[What is required] Return, verbatim and in full, the records that follow, but not their pictures.

[Excerpted records]
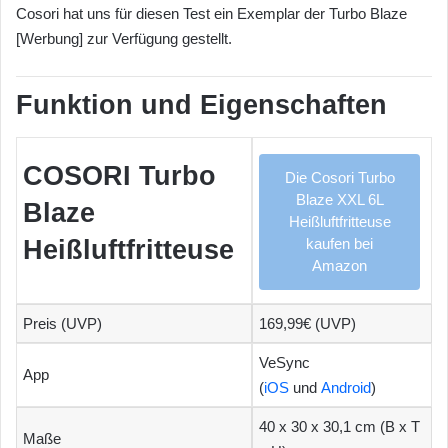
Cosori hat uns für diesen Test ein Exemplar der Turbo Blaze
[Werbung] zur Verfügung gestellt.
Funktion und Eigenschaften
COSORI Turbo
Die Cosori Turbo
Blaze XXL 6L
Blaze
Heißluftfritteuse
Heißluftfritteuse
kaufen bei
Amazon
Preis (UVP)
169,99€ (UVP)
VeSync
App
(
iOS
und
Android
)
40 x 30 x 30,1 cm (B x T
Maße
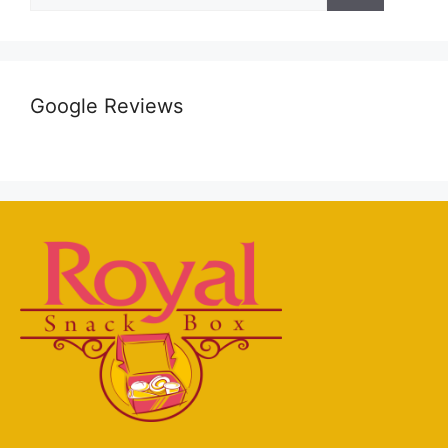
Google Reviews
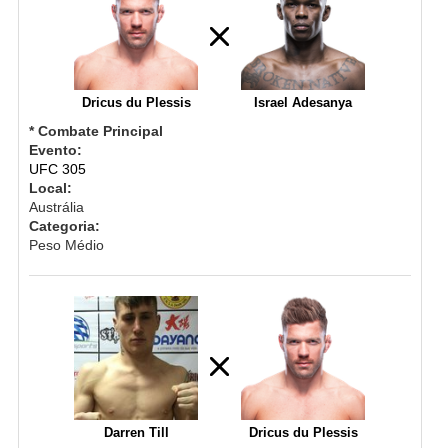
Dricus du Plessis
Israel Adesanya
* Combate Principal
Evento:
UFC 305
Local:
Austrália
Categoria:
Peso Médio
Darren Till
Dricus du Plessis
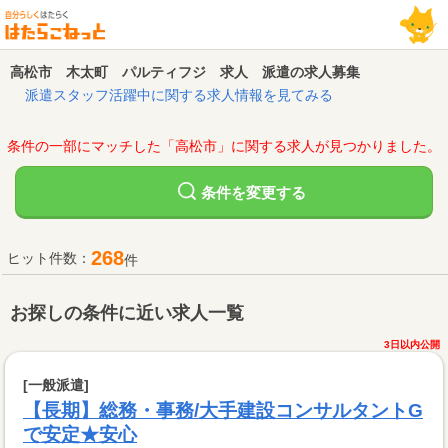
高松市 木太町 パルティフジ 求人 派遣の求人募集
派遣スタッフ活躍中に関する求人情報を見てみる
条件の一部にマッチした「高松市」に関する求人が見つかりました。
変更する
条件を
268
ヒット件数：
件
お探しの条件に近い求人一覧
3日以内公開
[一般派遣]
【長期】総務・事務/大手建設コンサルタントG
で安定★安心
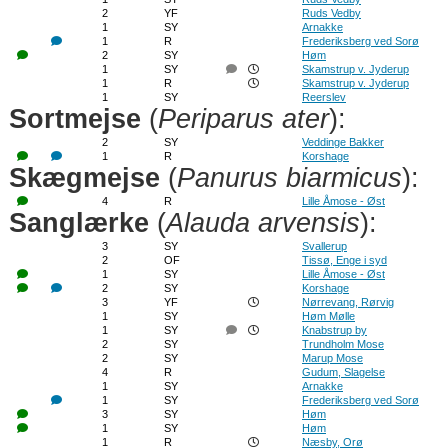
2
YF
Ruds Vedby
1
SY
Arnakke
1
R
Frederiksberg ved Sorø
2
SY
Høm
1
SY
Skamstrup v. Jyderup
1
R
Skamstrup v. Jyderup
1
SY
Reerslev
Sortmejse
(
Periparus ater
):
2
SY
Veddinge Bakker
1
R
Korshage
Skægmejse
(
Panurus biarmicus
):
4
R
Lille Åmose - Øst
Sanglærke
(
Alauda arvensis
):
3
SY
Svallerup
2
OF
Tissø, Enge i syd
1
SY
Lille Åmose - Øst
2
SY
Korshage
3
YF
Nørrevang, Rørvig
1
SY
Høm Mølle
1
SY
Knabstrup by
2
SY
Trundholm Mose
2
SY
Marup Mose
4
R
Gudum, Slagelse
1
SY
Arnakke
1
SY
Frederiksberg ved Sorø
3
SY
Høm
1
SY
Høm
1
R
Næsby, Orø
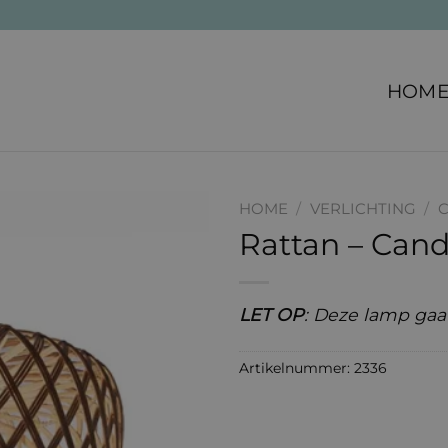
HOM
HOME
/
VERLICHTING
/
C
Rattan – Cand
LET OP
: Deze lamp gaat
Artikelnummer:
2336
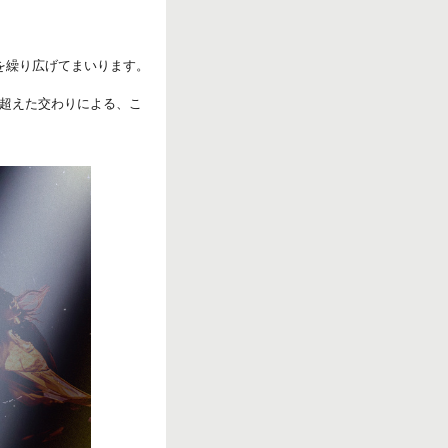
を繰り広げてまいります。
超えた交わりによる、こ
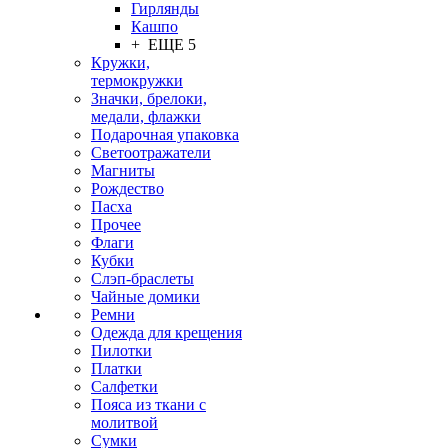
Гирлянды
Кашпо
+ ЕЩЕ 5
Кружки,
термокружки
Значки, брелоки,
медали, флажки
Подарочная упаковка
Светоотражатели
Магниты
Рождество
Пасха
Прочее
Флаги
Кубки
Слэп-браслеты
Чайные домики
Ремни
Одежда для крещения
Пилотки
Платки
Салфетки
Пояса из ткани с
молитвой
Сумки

[Your response]
Cosori hat uns für diesen Test ein Exemplar der Turbo Blaze
[Werbung] zur Verfügung gestellt.
Funktion und Eigenschaften
COSORI Turbo
Die Cosori Turbo
Blaze XXL 6L
Blaze
Heißluftfritteuse
Heißluftfritteuse
kaufen bei
Amazon
Preis (UVP)
169,99€ (UVP)
VeSync
App
(
iOS
und
Android
)
40 x 30 x 30,1 cm (B x T
Maße
Google Reviews
Dricus du Plessis
Israel Adesanya
* Combate Principal
Evento:
UFC 305
Local:
Austrália
Categoria:
Peso Médio
Darren Till
Dricus du Plessis
高松市 木太町 パルティフジ 求人 派遣の求人募集
派遣スタッフ活躍中に関する求人情報を見てみる
条件の一部にマッチした「高松市」に関する求人が見つかりました。
変更する
条件を
268
ヒット件数：
件
お探しの条件に近い求人一覧
3日以内公開
[一般派遣]
【長期】総務・事務/大手建設コンサルタントG
で安定★安心
2
YF
Ruds Vedby
1
SY
Arnakke
1
R
Frederiksberg ved Sorø
2
SY
Høm
1
SY
Skamstrup v. Jyderup
1
R
Skamstrup v. Jyderup
1
SY
Reerslev
Sortmejse
(
Periparus ater
):
2
SY
Veddinge Bakker
1
R
Korshage
Skægmejse
(
Panurus biarmicus
):
4
R
Lille Åmose - Øst
Sanglærke
(
Alauda arvensis
):
3
SY
Svallerup
2
OF
Tissø, Enge i syd
1
SY
Lille Åmose - Øst
2
SY
Korshage
3
YF
Nørrevang, Rørvig
1
SY
Høm Mølle
1
SY
Knabstrup by
2
SY
Trundholm Mose
2
SY
Marup Mose
4
R
Gudum, Slagelse
1
SY
Arnakke
1
SY
Frederiksberg ved Sorø
3
SY
Høm
1
SY
Høm
1
R
Næsby, Orø
HOM
HOME
/
VERLICHTING
/
C
Rattan – Cand
LET OP
: Deze lamp gaat
Artikelnummer:
2336
を繰り広げてまいります。
超えた交わりによる、こ
Гирлянды
Кашпо
+ ЕЩЕ 5
Кружки,
термокружки
Значки, брелоки,
медали, флажки
Подарочная упаковка
Светоотражатели
Магниты
Рождество
Пасха
Прочее
Флаги
Кубки
Слэп-браслеты
Чайные домики
Ремни
Одежда для крещения
Пилотки
Платки
Салфетки
Пояса из ткани с
молитвой
Сумки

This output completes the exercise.